Finding a Gem Amid the Subprime Debacle
After the refi boom of 2003, mortgage lenders were forced to get creative to keep their loan volume steady. New riskier products such as interest-only & stated income loans allowed those with credit difficulties the ability to purchase a home. If these products weren’t risky enough, subprime specialists were bringing in barrels of cash by lending to those with credit scores in the 400s. Why take all the risk? High risk = high margins.
But in recent weeks, several lenders have warned what many observers had been predicting for months:
- Borrowers that took out interest-only loans have been unable to make payment after the “teaser” period runs out.
- Companies that allowed borrowers to “state” their income (without verification) now realize that applicants grossly exaggerate their income over 50% of the time.
- And worst of all, defaults in the subprime arena have been much higher than expected forcing a record 1 out of every 200 American homes into foreclosure.

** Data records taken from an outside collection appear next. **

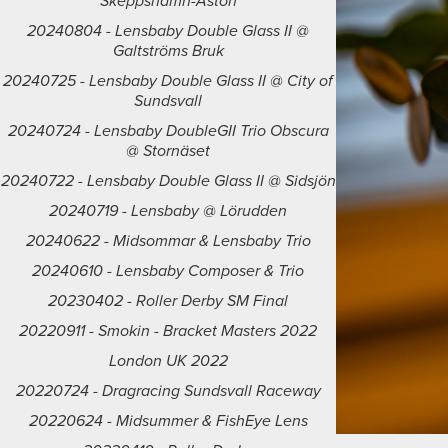
Skeppshamn-Åstön
20240804 - Lensbaby Double Glass II @
Galtströms Bruk
20240725 - Lensbaby Double Glass II @ City of
Sundsvall
20240724 - Lensbaby DoubleGII Trio Obscura
@ Stornäset
20240722 - Lensbaby Double Glass II @ Sidsjön
20240719 - Lensbaby @ Lörudden
20240622 - Midsommar & Lensbaby Trio
20240610 - Lensbaby Composer & Trio
20230402 - Roller Derby SM Final
20220911 - Smokin - Bracket Masters 2022
London UK 2022
20220724 - Dragracing Sundsvall Raceway
20220624 - Midsummer & FishEye Lens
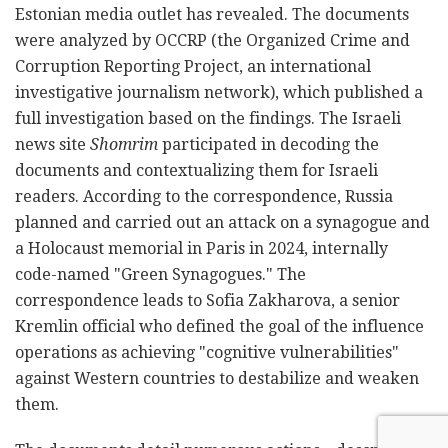
Estonian media outlet has revealed. The documents
were analyzed by OCCRP (the Organized Crime and
Corruption Reporting Project, an international
investigative journalism network), which published a
full investigation based on the findings. The Israeli
news site
Shomrim
participated in decoding the
documents and contextualizing them for Israeli
readers. According to the correspondence, Russia
planned and carried out an attack on a synagogue and
a Holocaust memorial in Paris in 2024, internally
code-named "Green Synagogues." The
correspondence leads to Sofia Zakharova, a senior
Kremlin official who defined the goal of the influence
operations as achieving "cognitive vulnerabilities"
against Western countries to destabilize and weaken
them.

It's been an ugly couple of weeks for the mortgage sector. The hardest hit have been those subprime specialists such as New Century & Accredited Home Lenders who have seen their funding caught off after warning of massive defaults. Their charts say it all:
From an investing perspective, view this as a healthy cleansing of the weaker mortgage companies. When the dust settles, the stronger lenders should emerge with less competition as more subprime shops go into bankruptcy.
The pressure has been felt industrywide, even affecting those companies with minimal subprime exposure such as Countrywide, Washington Mutual, American Home Mortgage & Suntrust. This recent selloff presents a great opportunity to invest in these oversold cash cows.
American Home Mortgage
My #1 recommendation would be American Home Mortgage. AHM has seen its shares halved to $19 in the last month despite having less than 1% subprime exposure. In an Operations Update last week, AHM released its pipeline data showing only 5% of its loans having credit scores less than 620.

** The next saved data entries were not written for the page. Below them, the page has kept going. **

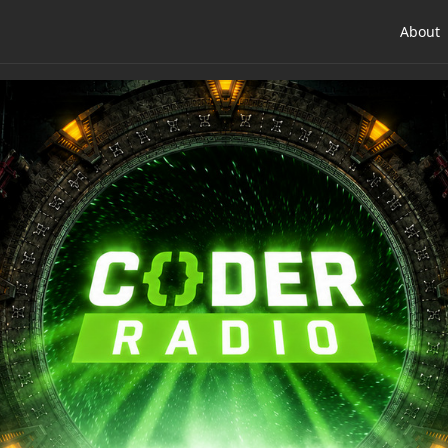
About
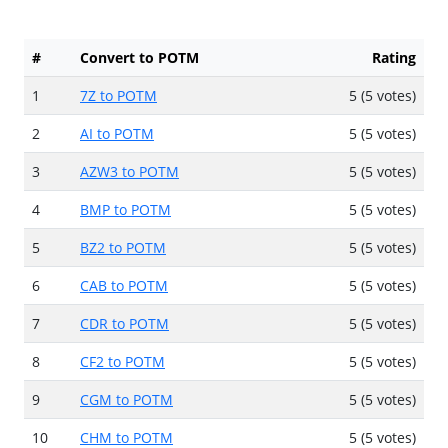
#
Convert to POTM
Rating
1
7Z to POTM
5 (5 votes)
2
AI to POTM
5 (5 votes)
3
AZW3 to POTM
5 (5 votes)
4
BMP to POTM
5 (5 votes)
5
BZ2 to POTM
5 (5 votes)
6
CAB to POTM
5 (5 votes)
7
CDR to POTM
5 (5 votes)
8
CF2 to POTM
5 (5 votes)
9
CGM to POTM
5 (5 votes)
10
CHM to POTM
5 (5 votes)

In addition to being oversold, AHM has amazing fundamentals.
- 4 P/E Ratio
- Operating Margin: 46%
- 20% insider ownership
- $400 million in cash (40% of market cap)
- Return on Equity: 22%
- 2006 EPS: 4.96/share
And most important of all, because AHM is a REIT, it must payout a certain percentage of its income in the form of dividends. During this 50% fall in share price, AHM has seen its dividend payout rise to 19%! If you’re afraid this dividend will be cut, consider that AHM has been steadily increasing its payout every quarter and has over $400 million in cash.
In summary, the selloff has left AHM with excellent appreciation potential and an eye-popping yield of 19%. With less competition after this subprime reshuffling, the stronger lenders will emerge more powerful than ever.